One of my favorite lines from television was uttered in the old sitcom Cheers, whose main character was former Boston Red Sox relief pitcher Sam "Mayday" Malone, an alcoholic bar owner.
"Not many people know it," Sam told a barfly one night, "but I'm a pretty famous guy."
It was such a great example of an Irish bull -- a contradictory, illogical statement ("An oral contract isn't worth the paper it's printed on") -- that I have carried it around in my head ever since the 1980s.
It points out that fame is best when spread thinly. I was reminded of that last week as we took our granddaughter Karson along on errands.
Karson is 9 and enamored by the trappings of fame. She is Hannah Montana's top fan, and wherever she goes, she is always singing and dancing in preparation for her big break as a "star."
In addition, she knows I write this column and sees my face in the newspaper each week.
As we rode along last week, Karson asked: "Papa, are you famous?"
My wife and I assured her I was not. That didn't satisfy her.
"Do people ever recognize you when you're out in public?"
"Sometimes. Mostly not."
"It's usually when he's in the grocery store," piped up my wife, who believes it is better to let the family starve than to neglect housework-related activities.
We stopped off for lunch, and while we waited in line to order our chicken, Karson was atypically quiet. Suddenly, she stepped back, looked all around in mock amazement, then exclaimed to the people around us: "Why, it's Glynn Moore !"
She repeated this several times, gesturing at me like a tiny Vanna White reaching for a vowel. All the while, I was trying to shush her, with little success.
Later, as we ate, I heard her giving a hushed heads-up to a worker cleaning a table: "Look, over there, it's Glynn Moore!"
This continued as we went to Lowe's, The Home Depot and so on. She was like my agent, manager and publicity director rolled up into one cute little package.
Then, in a store, a woman walked up and said hello to me by name. Karson was beside herself. Fame!
She is too young to know that fame is a two-edged sword.
For example, do yeoman work on the stage all your life, and you will be known as a respected actor. Get a few supporting TV roles, and someone might buy you a drink.
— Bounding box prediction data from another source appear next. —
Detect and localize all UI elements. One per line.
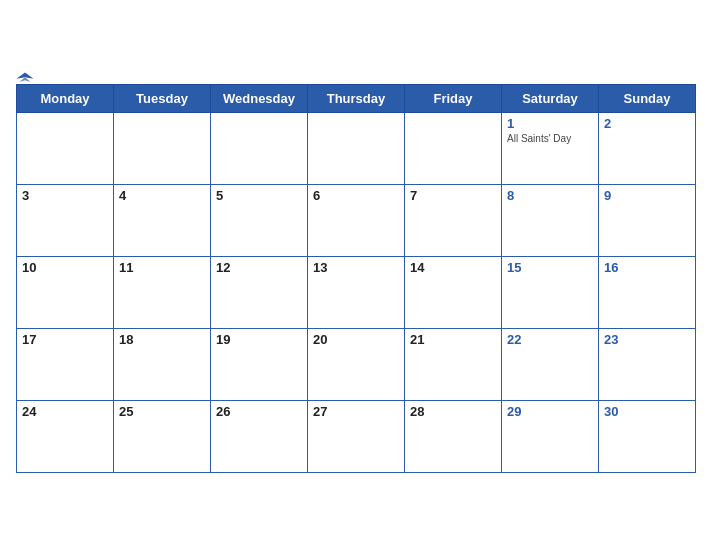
calendar-day-cell xyxy=(17,112,114,184)
day-number: 22 xyxy=(507,332,593,347)
day-number: 6 xyxy=(313,188,399,203)
brand-logo xyxy=(16,72,36,86)
day-number: 19 xyxy=(216,332,302,347)
calendar-header xyxy=(16,72,696,80)
day-number: 9 xyxy=(604,188,690,203)
calendar-day-cell: 3 xyxy=(17,184,114,256)
calendar-day-cell: 16 xyxy=(599,256,696,328)
day-number: 11 xyxy=(119,260,205,275)
header-tuesday: Tuesday xyxy=(114,84,211,112)
day-number: 24 xyxy=(22,404,108,419)
calendar-day-cell xyxy=(211,112,308,184)
calendar-day-cell: 17 xyxy=(17,328,114,400)
calendar-day-cell: 4 xyxy=(114,184,211,256)
day-number: 30 xyxy=(604,404,690,419)
calendar-day-cell: 1All Saints' Day xyxy=(502,112,599,184)
weekday-header-row: Monday Tuesday Wednesday Thursday Friday… xyxy=(17,84,696,112)
day-number: 29 xyxy=(507,404,593,419)
svg-marker-1 xyxy=(20,77,31,82)
header-saturday: Saturday xyxy=(502,84,599,112)
calendar-day-cell: 11 xyxy=(114,256,211,328)
day-number: 25 xyxy=(119,404,205,419)
calendar-week-row: 10111213141516 xyxy=(17,256,696,328)
calendar-day-cell: 25 xyxy=(114,400,211,472)
calendar-week-row: 24252627282930 xyxy=(17,400,696,472)
calendar-week-row: 1All Saints' Day2 xyxy=(17,112,696,184)
day-number: 16 xyxy=(604,260,690,275)
calendar-day-cell xyxy=(114,112,211,184)
day-number: 13 xyxy=(313,260,399,275)
calendar-day-cell: 22 xyxy=(502,328,599,400)
header-sunday: Sunday xyxy=(599,84,696,112)
calendar-day-cell: 24 xyxy=(17,400,114,472)
calendar-day-cell: 5 xyxy=(211,184,308,256)
calendar-day-cell: 14 xyxy=(405,256,502,328)
header-wednesday: Wednesday xyxy=(211,84,308,112)
brand-bird-icon xyxy=(16,71,34,85)
calendar-day-cell: 10 xyxy=(17,256,114,328)
calendar-day-cell xyxy=(308,112,405,184)
day-number: 1 xyxy=(507,116,593,131)
calendar-container: Monday Tuesday Wednesday Thursday Friday… xyxy=(0,62,712,489)
calendar-day-cell: 27 xyxy=(308,400,405,472)
calendar-day-cell: 26 xyxy=(211,400,308,472)
day-number: 7 xyxy=(410,188,496,203)
calendar-table: Monday Tuesday Wednesday Thursday Friday… xyxy=(16,84,696,473)
day-number: 2 xyxy=(604,116,690,131)
day-number: 5 xyxy=(216,188,302,203)
header-thursday: Thursday xyxy=(308,84,405,112)
day-number: 28 xyxy=(410,404,496,419)
day-number: 3 xyxy=(22,188,108,203)
calendar-day-cell: 13 xyxy=(308,256,405,328)
calendar-day-cell: 20 xyxy=(308,328,405,400)
day-number: 14 xyxy=(410,260,496,275)
calendar-day-cell: 29 xyxy=(502,400,599,472)
calendar-day-cell: 21 xyxy=(405,328,502,400)
day-number: 21 xyxy=(410,332,496,347)
calendar-day-cell: 2 xyxy=(599,112,696,184)
day-number: 26 xyxy=(216,404,302,419)
day-number: 20 xyxy=(313,332,399,347)
calendar-day-cell: 12 xyxy=(211,256,308,328)
calendar-day-cell xyxy=(405,112,502,184)
day-number: 17 xyxy=(22,332,108,347)
day-number: 10 xyxy=(22,260,108,275)
calendar-day-cell: 7 xyxy=(405,184,502,256)
day-number: 4 xyxy=(119,188,205,203)
calendar-day-cell: 8 xyxy=(502,184,599,256)
day-number: 18 xyxy=(119,332,205,347)
header-monday: Monday xyxy=(17,84,114,112)
calendar-day-cell: 19 xyxy=(211,328,308,400)
day-number: 27 xyxy=(313,404,399,419)
calendar-day-cell: 6 xyxy=(308,184,405,256)
day-number: 23 xyxy=(604,332,690,347)
calendar-day-cell: 15 xyxy=(502,256,599,328)
calendar-day-cell: 23 xyxy=(599,328,696,400)
header-friday: Friday xyxy=(405,84,502,112)
calendar-day-cell: 28 xyxy=(405,400,502,472)
day-number: 8 xyxy=(507,188,593,203)
calendar-week-row: 3456789 xyxy=(17,184,696,256)
holiday-name: All Saints' Day xyxy=(507,133,593,145)
calendar-day-cell: 30 xyxy=(599,400,696,472)
day-number: 15 xyxy=(507,260,593,275)
calendar-week-row: 17181920212223 xyxy=(17,328,696,400)
calendar-day-cell: 18 xyxy=(114,328,211,400)
calendar-day-cell: 9 xyxy=(599,184,696,256)
day-number: 12 xyxy=(216,260,302,275)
Become a movie star, though, and you will be hounded by paparazzi and stalked by fans.
By the same token, go to the U.S. House, and the folks back home will be proud of you. Get elected to the Senate, and you risk a nosebleed from the lofty media attention.
Worst of all, run for president and your life will change forever. You will never again be able to step outdoors without armed guards. Who needs it?
After our day with Karson, I have decided I possess the best kind of fame: My seven grandchildren know who I am, and, except for Karson's efforts to make me an American idol, they seem to be perfectly fine with that.